After his first winless year since 2008, his first full season as a pro, McIlroy is eager to show himself, as well as everyone else, that he is ready to challenge for major championships and the world No. 1 title again.

“It feels like awhile since I’ve won,” McIlroy said. “I’m really looking forward to tomorrow.”


Full-field scores from the Abu Dhabi HSBC Championship


A victory would be all the more meaningful because the week started with McIlroy paired with world No. 1 Dustin Johnson and reigning European Tour Player of the Year Tommy Fleetwood.

McIlroy acknowledged the meaning of that going into Saturday’s round.

“That proves I’m back to full fitness and 100 percent healthy,” he said. “DJ is definitely the No. 1 player in the world right now and one of, if not the best, drivers of the golf ball, and to be up there with him over the first two days proves to me I’m doing the right things and gives me confidence.”

It’s worth repeating what 2008 Masters champ Trevor Immelman said last month about pairings and the alpha-dog nature of the world’s best players. He was talking about Tiger Woods’ return at the Hero World Challenge, when Immelman said pairings matter, even in off season events.

“When you are the elite level, you are always trying to send a message,” Immelman said. “They want to show this guy, `This is what I got.’”

A victory with Johnson in the field just two weeks after Johnson won the Sentry Tournament of Champions in an eight-shot rout will get the attention of all the elite players.

A victory also sets this up as a January for the ages, making it the kind of big-bang start the game has struggled to create in the shadow of the NFL playoffs.

Johnson put on a tour-de-force performance winning in Hawaii and the confident young Spaniard Jon Rahm is just a shot off the lead this week at the CareerBuilder Challenge on the PGA Tour. Sergio Garcia is just two off the lead going into the final round of the Singapore Open. Tiger Woods makes his return to the PGA Tour at Torrey Pines next week.

To be sure, McIlroy has a lot of work to do Sunday.

Yet another rising young talent, Thomas Pieters, shares the lead with Ross Fisher. Fleetwood is just two shots back and Johnson five back.

McIlroy has such a good history at Abu Dhabi.

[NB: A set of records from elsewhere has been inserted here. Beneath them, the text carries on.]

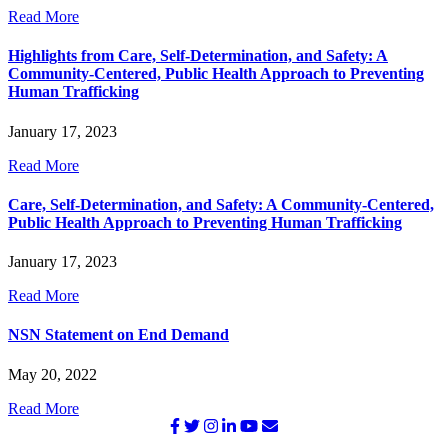
Read More
Highlights from Care, Self-Determination, and Safety: A
Community-Centered, Public Health Approach to Preventing
Human Trafficking
January 17, 2023
Read More
Care, Self-Determination, and Safety: A Community-Centered,
Public Health Approach to Preventing Human Trafficking
January 17, 2023
Read More
NSN Statement on End Demand
May 20, 2022
Read More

Over the last seven years, he has finished second four times and third twice. Still, even a strong finish that falls short of winning bodes well for McIlroy in his first start of the year.

“I have never won my first start back out,” McIlroy said.

A strong start, whether he wins or not, sets McIlroy up well for the ambitious schedule he plans for 2018. He’s also scheduled to play the Dubai Desert Classic next with the possibility he’ll play 30 times this year, two more events than he’s ever played in a year.

“I’m just really getting my golf head back on,” McIlroy said. “I’ve been really pleased with that.”

A victory Sunday will make all our heads spin a little b it with the exciting possibilities the game offers this year.